Linking both countries, the huge complement of string players began with the Cantus in memorium Benjamin Britten by Estonian composer Arvo Pärt, written for strings and a single bell. Chief Conductor and Artistic Director Olari Elts took a slow, steady beat moving from violins across to the lower strings as the overlapping descending scales deepened in this mystical piece. Pärt was attracted by the purity of Britten’s music and had wanted to meet him, his disappointment reflected in the austere scored silence between the opening muted single chimes of the bell. It’s a short arresting piece, infused with mysticism as the chimes strengthen, cellos and basses adding a spiritual gravity. As the composer intended, the final chime was not heard being struck, but only the reverberation dying away to a peaceful stillness.
Barry Douglas and the orchestra are performing three of Rachmaninov’s piano concertos on this tour, and the Piano Concerto no. 2 in C minor with its memorable tunes and dazzling virtuosity was a popular choice for Perth. Douglas approached the opening with purpose, the army of strings setting a brisk pace. Douglas has a distinctive muscular style, full of character for the big moments, yet there was tenderness as notes shimmered and rippled in the quieter passages. It took time for the balance between soloist and the sizeable orchestra to settle, but clear direction from Elts saw lyrical phrasing as Douglas powered through to a big ending. The players brought a moody smokiness to the Adagio opening, Douglas softly exploring broken chords as flute and clarinet took up the theme at a pace that allowed no lingering and the momentum to develop. The final Allegro showed Douglas and Elts unite in approach, tiny rubatos handled deftly, the players responsive and bright at every turn, the piano expansive, percussive and confidently riding the wave to the impressive finale.

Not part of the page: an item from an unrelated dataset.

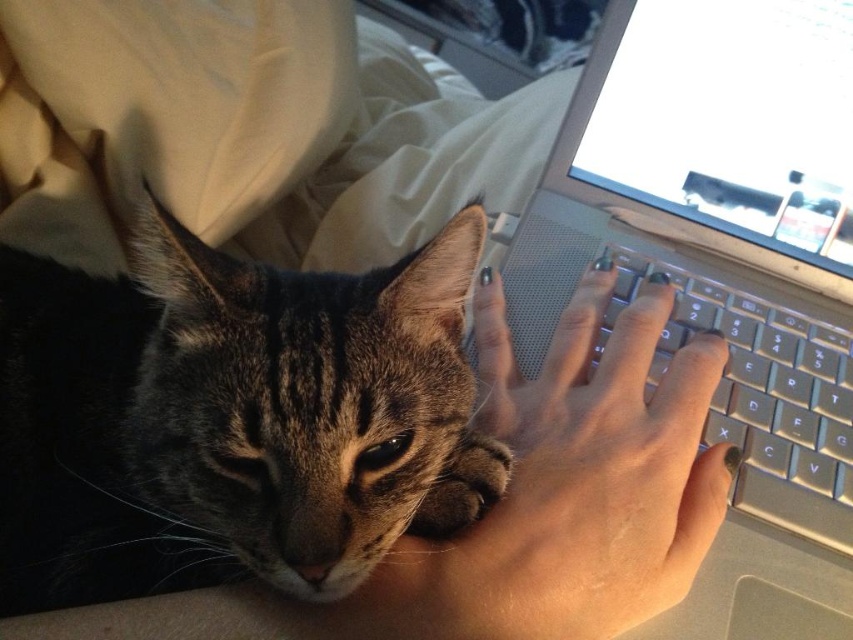 You are a robotic arm trying to place a small object between the smooth skin hand at center and the silver metallic keyboard at center right. Can you fit it there if the object is 10 cm wide?

The smooth skin hand at center is wider than the silver metallic keyboard at center right. Since the object is 10 cm wide, it might fit depending on the exact space between them, but the description only states the hand is wider, not the available space. Without specific measurements of the gap, it is uncertain.

You are a photographer standing in front of the tabby fur cat at center. You want to take a closeup photo of the cat without moving it. Considering your current position, can you get a clear closeup shot if your camera has a minimum focusing distance of 50 centimeters?

The tabby fur cat at center is 49.28 centimeters away from viewer, which is within the camera minimum focusing distance of 50 centimeters. Therefore, you can get a clear closeup shot without moving the cat. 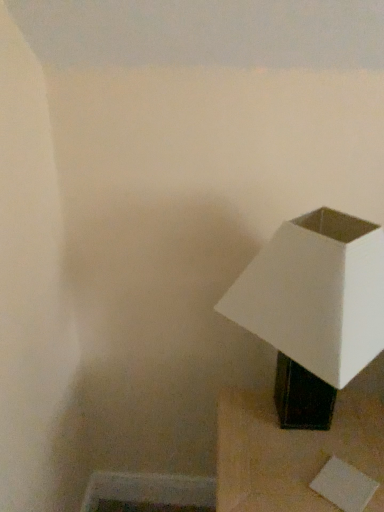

Dvořák’s restless Symphony no. 7 in D minor was a true showcase for the Estonians, who gave a terrific performance. Elts conjured a world of darkness and light with big clear flowing gestures, the strings a united force of energy, lovely flute solos and the principal oboe playing straight out, trumpet-like, for the duration. A wonderful palette of colour emerged in the more gentle slow movement, a dreamy clarinet solo, soft trombones and a stylish horn section being particular highlights. In an organic performance, Elts allowed the music to breathe through the elegant dance with dark undercurrents in the third to the driving rhythms of the last movement, the strings an exciting powerhouse, violins all eagerly leaning forwards ahead of the epic final chords in a winning performance.
Brought back for two encores, Elts showcased the strings in Sibelius’ dreamily intense and magical The Death of Mélisande, which grew out of silence and drifted off into the ether, and then leader Trinn Ruubel sparked up a lively Tubin dance from the south of Estonia, the infectious theme taken up by all.